EXERCISE DETAILS:
Go through the following listing and count each line that contains the string "responsibility"; the answer is that number alone.

INFORMATION PROVIDED:
┌────────

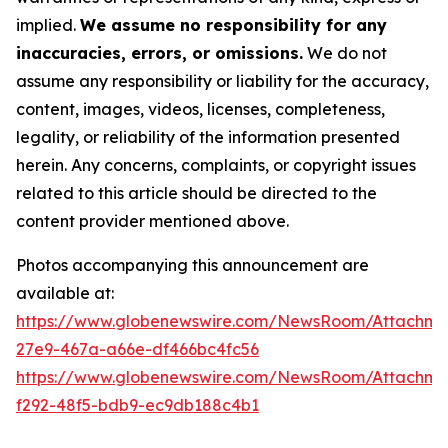
implied.
We assume no responsibility for any
inaccuracies, errors, or omissions.
We do not
assume any responsibility or liability for the accuracy,
content, images, videos, licenses, completeness,
legality, or reliability of the information presented
herein. Any concerns, complaints, or copyright issues
related to this article should be directed to the
content provider mentioned above.
Photos accompanying this announcement are
available at:
https://www.globenewswire.com/NewsRoom/Attachm
27e9-467a-a66e-df466bc4fc56
https://www.globenewswire.com/NewsRoom/Attachme
f292-48f5-bdb9-ec9db188c4b1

└────────

ANSWER SPACE:
2